Inhaling a breath too big for her lungs to cope with, Laila felt her chest lock. She stumbled over the man’s work boots which were attached to his flailing legs and ran for the door to the kitchen. She tripped over body parts in her effort to flee and made it to the hallway, her chest heaving and strange rasping sounds hissing from between her lips. As she put her hands up to her constricted throat, she saw her phone, the call to Tane leading him to her.
“Leilah!” A hand on her shoulder made her spin and kick out, causing her to overbalance. Tane caught her around the waist. “Hey, honey, sshhh, it’s ok. I’m here; you’re safe.”
Without shame, Leilah smushed her face into Tane’s chest and sobbed. “He wanted to hurt me and he knocked the phone out of my hand.” The end of her sentence emerged as a pitiful wail and Tane patted her back and kissed the top of her head. His big olive hands infused Leilah with a sense of safety and she sniffed and wiped her nose on his police issue shirt. The body armour encasing his torso dug into her chest as she wrapped her arms around his neck and cried with relief and gratitude.
“You’re ok now,” he whispered. “I was at the end of the drive anyway. I needed to see you, Lei. You have to make a statement about what happened with Gilroy.” His thumb brushed the corner of her lip.
“They were supposed to mend Hector’s place, but they wrecked it.” Leilah’s words were p
unctuated by a hiccough. “My life sucks,” she sniffed. “My ex-husband hates me, my daughter thinks I’m mean, the builders stole Hector’s special gates and Vaughan will never speak to me again. It’s ruined. My whole life’s ruined.”
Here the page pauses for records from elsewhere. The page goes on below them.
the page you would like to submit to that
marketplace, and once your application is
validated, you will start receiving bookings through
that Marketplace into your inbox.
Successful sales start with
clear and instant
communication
“It’s not ruined, you egg!” Tane snorted. “You’re home now, Lei. It’s just starting over. I never knew you bought this place. I rang Mari when your call disconnected and made her tell me where you might be.”
Leilah shook her head. “It was a mistake, a big fat mistake. I should never have come back here.” She wiped her nose on the back of her hand and let her gaze wander into the nearest bedroom. Sleeping bags stretched over the floorboards and beer cans littered every available space. “They’ve been living here!” Indignation lit her blue eyes and she released herself from the safety of Tane’s embrace and strode back into the lounge.
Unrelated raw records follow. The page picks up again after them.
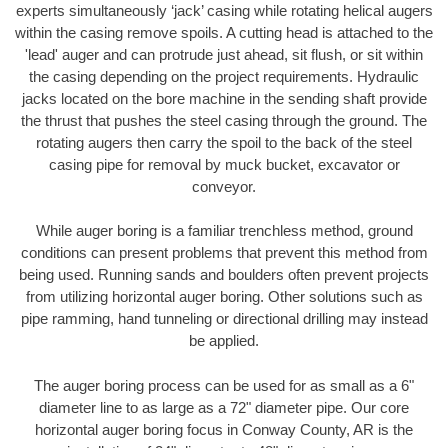
experts simultaneously ‘jack’ casing while rotating helical augers
within the casing remove spoils. A cutting head is attached to the
'lead' auger and can protrude just ahead, sit flush, or sit within
the casing depending on the project requirements. Hydraulic
jacks located on the bore machine in the sending shaft provide
the thrust that pushes the steel casing through the ground. The
rotating augers then carry the spoil to the back of the steel
casing pipe for removal by muck bucket, excavator or
conveyor.
While auger boring is a familiar trenchless method, ground
conditions can present problems that prevent this method from
being used. Running sands and boulders often prevent projects
from utilizing horizontal auger boring. Other solutions such as
pipe ramming, hand tunneling or directional drilling may instead
be applied.
The auger boring process can be used for as small as a 6"
diameter line to as large as a 72" diameter pipe. Our core
horizontal auger boring focus in Conway County, AR is the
Her attacker looked spent. His body trembled and vomit leaked from his lips along with a line of dribble which travelled down to the floor like a wet strand. His arms were handcuffed behind his back and a spotty teenager dressed as a cop was busy shoving a Taser back into his tool belt. Leilah rushed him and thumped him in the shoulder. “You bloody animals!” she screamed. “This is my father’s house and you’ve lived here and turned it into a pigsty!”
“Whoa, Lei, whoa.” Tane’s soothing voice broke through Leilah’s rage and his strong fingers gripped her forearms. “Give me a statement and hurt them properly by making sure him and his mates go to jail.”
“They stole stuff,” Leilah snapped, tears decorating her cheeks like glitter. “They stole Hector’s things.”